Electronic performance monitoring
doordat veel personeelsleden nu elektronisch werk aanleveren, krijgt de manager informatie over de hoe-veelheid gecomputeriseerde gegevens die een medewerker per dag verwerkt. Op die manier wordt de prestatie van medewerkers elektronisch ‘gevolgd’.
essaybenadering
een methode van beoordeling waarbij de beoordelaar het gedrag van de beoordeelde schriftelijk vastlegt. Het kan gaan om een globale ongestructureerde beschrijving (‘Omschrijf het gedrag van de medewerker en bespreek het’). Het is echter ook mogelijk om binnen aangegeven, gestructureerde rubrieken het gedrag van de beoordeelde te beschrijven. Synoniem: narratieve beoordeling.
Feedbackcultuur
als organisaties aanbevelingen om het feedbackproces te verbeteren opvolgen, ontstaat er een gunstige omgeving voor medewerkers om feedback te zoeken (direct en indirect): een feedbackcultuur
Feedbackzoekend gedrag
gedrag bij medewerkers waarmee hij op zoek gaat naar feedback. We kunnen een onderscheid maken tus-sen 2 strategieën van feedbackzoekend gedrag: monitoring (medewerker observeert zijn omgeving en ge-dragingen van anderen om aanwijzingen te vinden die dienst kunnen doen als feedback) en inquiry (mede-werker vraagt feedback aan collega’s of manager).
Feedforwardgesprek
er wordt gepoogd om het traditionele feedbackgesprek te laten vallen en te investeren in een feedforwardgesprek. In een dergelijk gesprek is de medewerker het meeste aan het woord. Er wordt hem gevraagd om gebeurtenissen te vertellen van concrete successen waarin hij op zijn best was. De nadruk ligt daarbij niet op het bereikte resultaat, maar op het gevoel (positieve emoties en flow) dat medewerkers hadden toen ze de activiteit uitvoerden. Eenvoudig gezegd komt het erop neer dat medewerkers vertellen over hun beste dag(en) op het werk het voorbije jaar. Op die manier worden de bredere omstandigheden geïdentificeerd waarin medewerkers in de toekomst het beste zouden kunnen werken. Zie ook ‘Appreciative inquiry’.
functioneringsgepsrek
terugkerend gesprek tussen een leidinggevende en zijn medewerker dat systematisch en intentioneel gepland en uitgevoerd wordt om na te gaan in welke mate de overeengekomen doelstellingen, naar gedrag en resultaat (prestatie), werden bereikt en hoe ze op korte en lange termijn kunnen worden bijgesteld, met als doel een optimaler functioneren te realiseren.
gedragsgerichte prestatiebeoordeling
er zijn twee benaderingen om te kiezen wat we gaan beoordelen, en de gedragsgerichte prestatiebeoordeling is daar 1 van.
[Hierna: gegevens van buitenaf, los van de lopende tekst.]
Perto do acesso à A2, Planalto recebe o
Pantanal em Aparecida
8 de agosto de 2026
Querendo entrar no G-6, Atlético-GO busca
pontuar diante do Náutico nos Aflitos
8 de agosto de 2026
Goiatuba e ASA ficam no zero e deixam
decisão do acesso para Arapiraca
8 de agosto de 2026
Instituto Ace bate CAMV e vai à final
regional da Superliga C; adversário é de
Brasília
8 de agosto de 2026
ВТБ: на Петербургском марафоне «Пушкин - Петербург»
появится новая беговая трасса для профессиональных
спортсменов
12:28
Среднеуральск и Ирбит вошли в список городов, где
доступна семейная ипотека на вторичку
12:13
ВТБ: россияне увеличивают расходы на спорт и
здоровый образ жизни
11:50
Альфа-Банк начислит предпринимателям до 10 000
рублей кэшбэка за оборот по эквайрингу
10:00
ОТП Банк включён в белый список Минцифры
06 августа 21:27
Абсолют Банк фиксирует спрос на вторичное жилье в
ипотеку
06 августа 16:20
Bij de gedragsgerichte benadering worden werknemers beoordeeld op grond van hun gedragingen en de geleverde inspanningen. Subjectieve criteria zoals beoordelingsschalen brengen het gedrag en de inspanningen in kaart. De gedragsgerichte benadering is geschikt voor gedetailleerde feedback over het gedrag van de werknemers om toekomstgerichte verbeteringen uit te stippelen. Ook wordt de gedragsgerichte benadering dikwijls toegepast als de resultaatgerichte benadering niet mogelijk is omdat te veel factoren waar werknemers geen greep op hebben de resultaten kunnen beïnvloeden, of als de resultaten pas in een verre toekomst duidelijk worden.
gedragobservatieschalen
behavior observation scales ofwel BOS. Er wordt geen evaluatie van de beoordelaar gevraagd. De beoordelaar moet alleen aangeven hoe frequent specifieke gedragingen zich voordoen gedurende de tijd waarop de beoordeling betrekking heeft. Hij zegt dus alleen of bepaalde feiten zich al dan niet voordoen.
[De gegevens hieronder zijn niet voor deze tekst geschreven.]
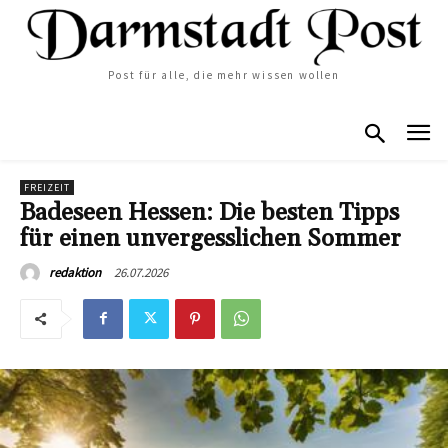
Post für alle, die mehr wissen wollen
FREIZEIT
Badeseen Hessen: Die besten Tipps
für einen unvergesslichen Sommer
26.07.2026
redaktion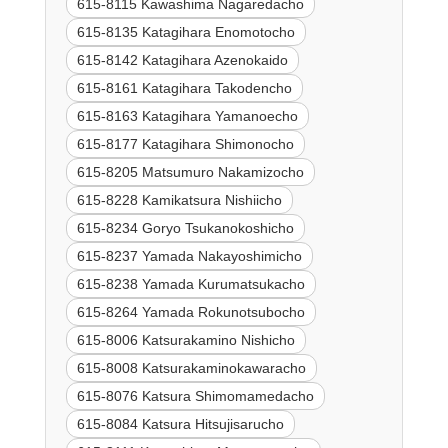
615-8115 Kawashima Nagaredacho
615-8135 Katagihara Enomotocho
615-8142 Katagihara Azenokaido
615-8161 Katagihara Takodencho
615-8163 Katagihara Yamanoecho
615-8177 Katagihara Shimonocho
615-8205 Matsumuro Nakamizocho
615-8228 Kamikatsura Nishiicho
615-8234 Goryo Tsukanokoshicho
615-8237 Yamada Nakayoshimicho
615-8238 Yamada Kurumatsukacho
615-8264 Yamada Rokunotsubocho
615-8006 Katsurakamino Nishicho
615-8008 Katsurakaminokawaracho
615-8076 Katsura Shimomamedacho
615-8084 Katsura Hitsujisarucho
gedragsverankerde beoordelingsschalen
behaviorally anchored ratingscales ofwel BARS. Karakteristiek is dat ze gedragsvoorbeelden bevatten voor de verschillende prestatieniveaus. Op die manier worden de competenties zowel als de prestatieniveaus gedefinieerd in duidelijke gedragsgerichte termen
gemengde standaardschaal
mixed standard scales. Deze schaal bevat ook gedragsvoorbeelden. Kenmerkend is dat deze schalen altijd diverse constructen meten. In het voorbeeld gaat het over de constructen ‘beantwoorden van vragen’ (items 1, 4 en 5) en ‘spreekstijl’ (items 2, 3 en 6). Opvallend is verder dat voor elk construct een item betrekking heeft op uitstekende prestaties, een op middelmatige prestaties en een op slechte prestaties. De beoordelaar geeft dan aan in welke mate het gedrag van medewerkers beter, slechter of gelijk is aan het gedrag dat in het item beschreven is.